Food, but not water is withheld from the test animals for 16 – 28 hours before the
test. The extracts of both the sample and standard preparation are diluted with
normal saline such that the estimated lethal dose per kilogram body weight of the
pigeon must not exceed more than 15ml. The diluted extract is administered
through a cannula into a previously anesthetized vein of an immobilized pigeon.
The dose of 1ml/kg of the body weight is administered within a few seconds and
repeated after every 5 minutes till the heart of the test animal is arrested.

If the average number of doses received before the heart arrests is less than 13 or
more than 19, or the average number of doses of the 2 groups vary more than four,
the test is repeated using freshly prepared and accurate dilutions.

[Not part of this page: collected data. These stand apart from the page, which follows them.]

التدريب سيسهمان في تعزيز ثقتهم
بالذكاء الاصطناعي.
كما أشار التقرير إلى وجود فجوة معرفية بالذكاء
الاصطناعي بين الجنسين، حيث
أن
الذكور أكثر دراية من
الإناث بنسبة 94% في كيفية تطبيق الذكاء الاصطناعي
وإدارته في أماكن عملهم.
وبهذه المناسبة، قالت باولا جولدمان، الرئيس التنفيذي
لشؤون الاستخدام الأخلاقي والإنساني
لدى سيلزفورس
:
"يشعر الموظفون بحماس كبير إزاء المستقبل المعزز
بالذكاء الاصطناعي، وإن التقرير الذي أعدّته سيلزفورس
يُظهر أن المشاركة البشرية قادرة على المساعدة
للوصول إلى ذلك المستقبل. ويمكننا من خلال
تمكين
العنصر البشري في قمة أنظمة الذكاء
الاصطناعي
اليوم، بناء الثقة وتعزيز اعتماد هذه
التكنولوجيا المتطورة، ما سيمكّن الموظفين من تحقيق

The lethal dose per kilogram body weight of the pigeon is equal to the dose
administered. The result of the assay is calculated using standard statistical
methods.

4-Bioassay of Vitamin D
The activity of a preparation of vitamin D is determined by comparing its
antirachitic (ability to prevent rickets) activity with that of the antirachitic activity
of a standard preparation.

A fundamental requirement in a microbial assay for the activity of a vitamin is the

inability of the test organism to produce that vitamin. Furthermore, the test
organism must require the factor being assayed for normal growth and should be
sensitive to very small amounts of that factor.

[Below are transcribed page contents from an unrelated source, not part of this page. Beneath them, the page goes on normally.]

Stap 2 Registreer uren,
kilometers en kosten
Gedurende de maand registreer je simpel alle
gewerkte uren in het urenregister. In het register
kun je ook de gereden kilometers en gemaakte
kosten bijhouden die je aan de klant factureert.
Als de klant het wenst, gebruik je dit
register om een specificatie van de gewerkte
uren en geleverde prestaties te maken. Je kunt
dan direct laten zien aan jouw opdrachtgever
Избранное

Standard preparation and unit

It consists of activated crystalline 7 – dehydrocholesterol. It is supplied in bottles

as a solution in vegetable oil. One unit is contained in 0.000025 mg of the pure
substance.

Method:

Not fewer than 40 young rats of either sex, recently weaned are chosen and divided
into 4 groups of 10. The weight of the heaviest rat must not vary more than 10
grams of the weight of the lightest rat. They are fed for 3 weeks on a rachitogenic
diet, which consists mostly of carbohydrates, proteins and electrolytes and no fats.
The development of the necessary degree of rickets is determined in each rat under
light anesthesia by the X–ray of the proximal ends of the tibia or the distal ends of
the radius and ulna.
Then the rats in the 2 groups receive dose x and nx of the standard preparation
respectively and the other two groups receive doses in the same ratio of the sample
preparation. Suitable doses may vary from 2 – 8 units, i.e. where x = 2 and n = 1, 2,
3, 4. Each rat may receive the whole of its dose at once or the dose maybe divided
into 8 daily doses. 10 – 14 days after that, the rats are killed and the extent to
which rickets has been cured is estimated by means of X–ray photographs.

The result of the assay of the sample preparation is calculated by comparing it with
the results of the standard preparation by means of standard statistical tests.